── Data shown ──

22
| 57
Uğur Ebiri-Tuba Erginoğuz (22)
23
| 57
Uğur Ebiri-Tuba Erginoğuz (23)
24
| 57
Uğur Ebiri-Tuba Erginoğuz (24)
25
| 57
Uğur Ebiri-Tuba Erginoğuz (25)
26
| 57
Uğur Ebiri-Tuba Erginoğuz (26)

───

» **Exercise aim**:
In the records above, find the line containing "Uğur Ebiri-Tuba Erginoğuz (23)" and print it and every later line exactly, through the last one.

» **Problem solution**:
Uğur Ebiri-Tuba Erginoğuz (23)
24
| 57
Uğur Ebiri-Tuba Erginoğuz (24)
25
| 57
Uğur Ebiri-Tuba Erginoğuz (25)
26
| 57
Uğur Ebiri-Tuba Erginoğuz (26)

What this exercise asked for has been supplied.